Cientistas dizem que agora podem descrever com números absolutos a estrutura rochosa interna de Marte.
Os dados foram obtidos a partir da sonda InSight, que detecta movimentos sísmicos no planeta vermelho desde o início de 2019.
A missão liderada pela Nasa, agência espacial americana, revelou que a espessura média da crosta de Marte tem entre 24km e 72km — um pouco mais fina do que se esperava.
Mas a principal descoberta foi o tamanho do núcleo do planeta — seu raio de 1.830 km está no topo das estimativas anteriores.
Esta é a primeira vez que cientistas conseguem mapear diretamente as camadas internas de um planeta (sem contar a Terra). Isso também foi feito na Lua, mas Marte (raio total: 3.390 km) está em uma escala muito maior.
Ter essas informações permite que os pesquisadores entendam melhor a formação e a evolução dos diferentes corpos planetários.
A Insight chegou a estes resultados da mesma maneira que os sismólogos estudam as camadas internas da Terra — rastreando os sinais de abalos sísmicos.
Esses eventos liberam ondas de energia. Mudanças no trajeto e na velocidade das ondas revelam a natureza dos materiais rochosos pelos quais estão passando.
O sistema de sismômetro instalado pela sonda da Nasa observou centenas de tremores, sendo que alguns detectados nos últimos dois anos tinham as propriedades certas para “imaginar” o interior de Marte.

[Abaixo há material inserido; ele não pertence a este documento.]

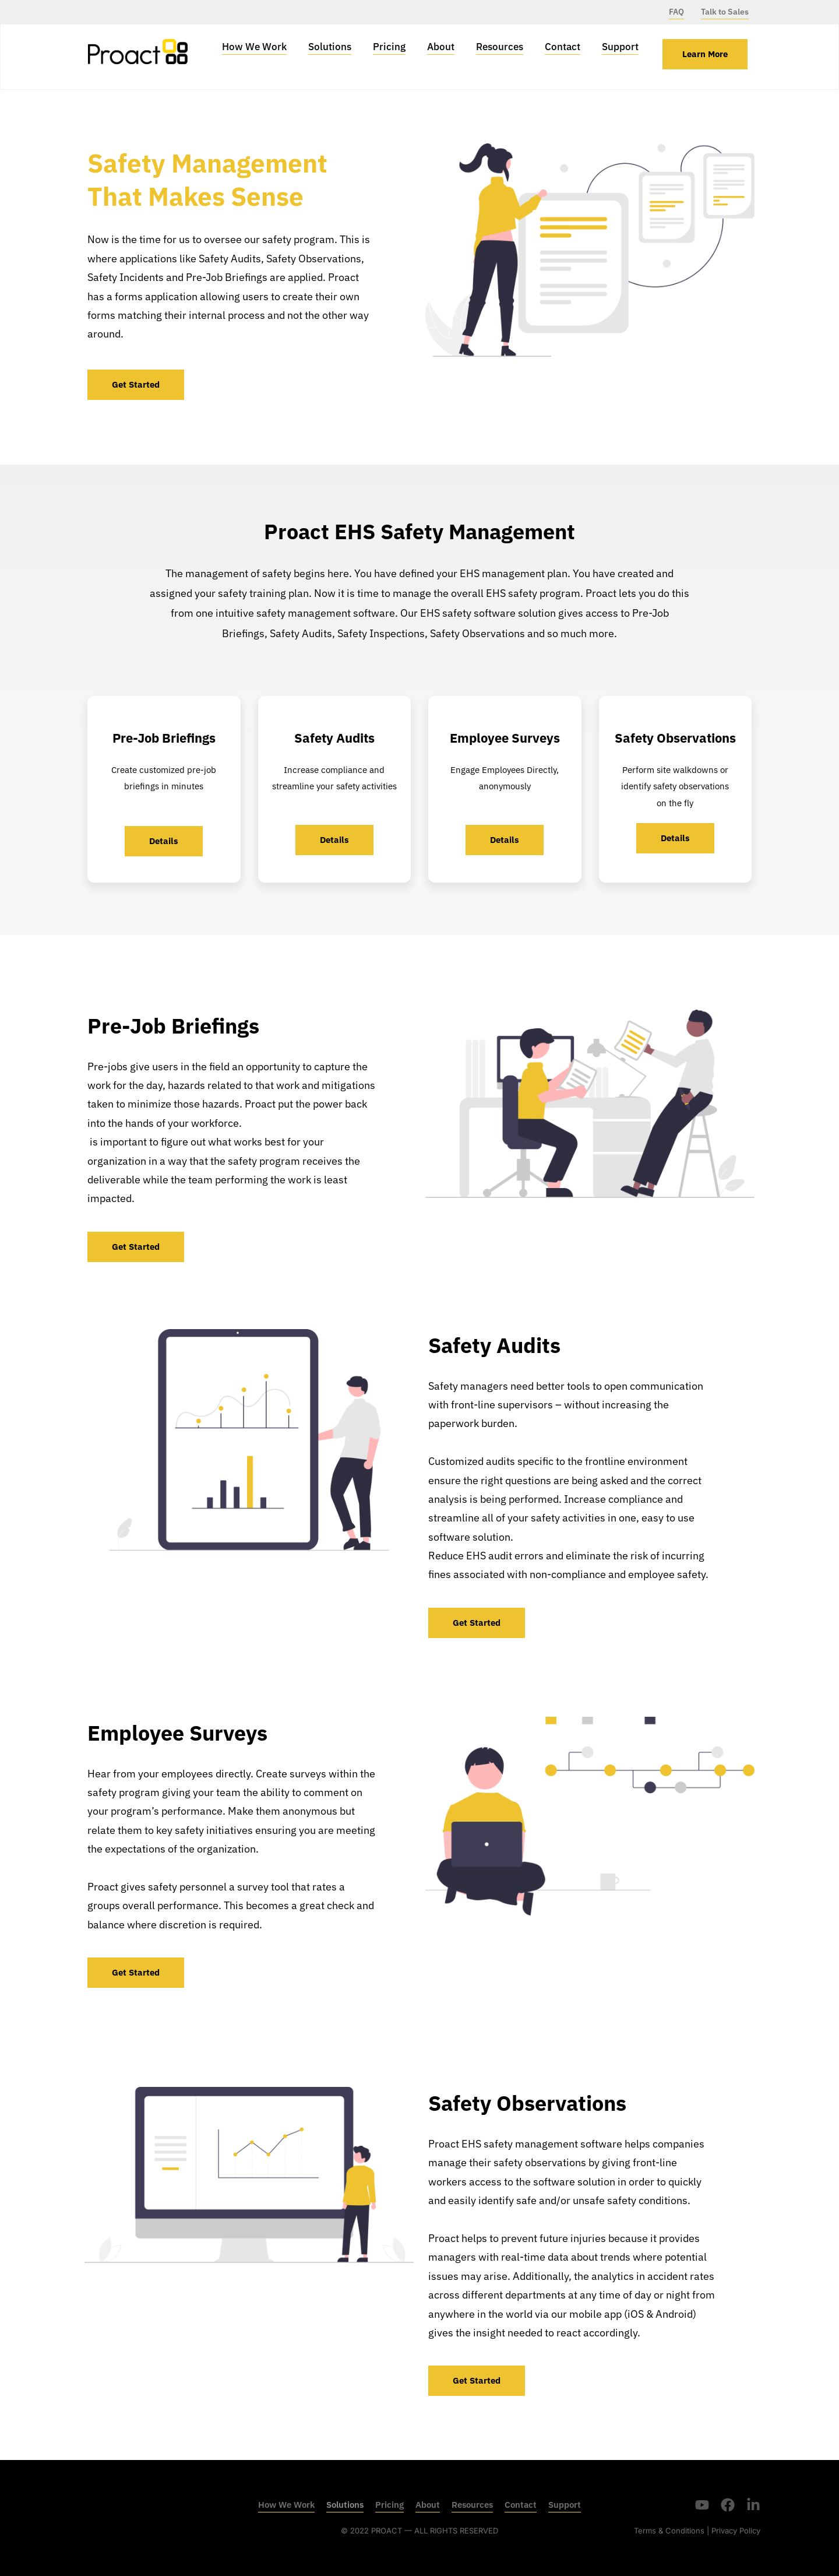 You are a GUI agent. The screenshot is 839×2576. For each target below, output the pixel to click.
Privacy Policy (735, 2530)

A equipe de instrumentação, liderada a partir da França e do Reino Unido, determinou que a parte externa rígida, a crosta, de Marte tem 20 km ou 39 km de espessura diretamente abaixo da sonda (dependendo da subcamada que exista).
Extrapolando os dados para a geologia de superfície conhecida do resto do planeta, isso sugere uma espessura média entre 24km e 72km. Para efeito de comparação, a espessura média da crosta terrestre é de 15-20km. Somente em uma região continental como a dos Himalaias pode chegar a 70km.
O número realmente interessante, no entanto, se refere ao núcleo. Os sinais de “martemotos” que reverberam neste elemento metálico indicam que começa quase na metade do caminho para baixo da superfície, a uma profundidade de cerca de 1.560 km — e que está em estado líquido.
A maioria das estimativas anteriores previa um núcleo menor.
A equipe da missão diz que duas consequências fascinantes derivam das novas observações diretas.
A primeira é que a massa e o momento de inércia conhecidos de Marte indicam que o núcleo é muito menos denso do que se pensava anteriormente, e que a liga de ferro-níquel que domina sua composição deve ser fortemente enriquecida com elementos mais leves, como enxofre.
A segunda consequência está relacionada à camada entre o núcleo e a crosta — o manto, que é mais fino do que se pensava inicialmente.
Mais uma vez, com base no tamanho conhecido de Marte, é altamente improvável que este manto possa atingir as pressões em que o mineral bridgmanita se torna estável.
Na Terra, esse mineral rígido cobre o núcleo, desacelerando a convecção e a perda de calor. No início de Marte, sua ausência teria levado a um resfriamento rápido.
Isso inicialmente teria permitido uma forte convecção no núcleo metálico e um efeito dínamo que gerou um campo magnético global. Mas isso, é claro, agora foi desativado. Hoje, nenhum campo magnético global pode ser detectado no planeta.
Se estivesse lá, forneceria alguma blindagem para proteger sua superfície da radiação prejudicial que é lançada constantemente do espaço e torna o mundo extremamente inóspito.
Tom Pike, professor da Universidade Imperial College London, no Reino Unido, é um dos principais pesquisadores do sistema de sismômetro da Insight.
“Fomos capazes, pela primeira vez, de olhar dentro de outro planeta usando a sismologia, e o que vimos em Marte é que temos um núcleo maior e mais leve do que era esperado. E isso diz um pouco sobre como o planeta evoluiu ao longo do tempo geológico”, afirma ele à BBC News.
Sanne Cottaar, da Universidade de Cambridge, no Reino Unido, que não faz parte da equipe da missão, descreveu os resultados da Insight como um “feito”, dada a dificuldade de estudar os abalos sísmicos de pequena magnitude que ocorrem em Marte.
Eles nunca ficam acima de magnitude 4, o que os humanos só notariam a vários quilômetros do epicentro de um tremor. “Os martemotos são muito, muito fracos”, explica.
“É muito mais desafiador do que fazer sismologia na Terra. Os cientistas da missão também tiveram que desenvolver métodos para trabalhar com apenas um sismômetro representado pela sonda InSight. Então, ver esses dados surgirem, e eles realmente serem capazes de olhar para dentro do planeta com esses dados é realmente impressionante.”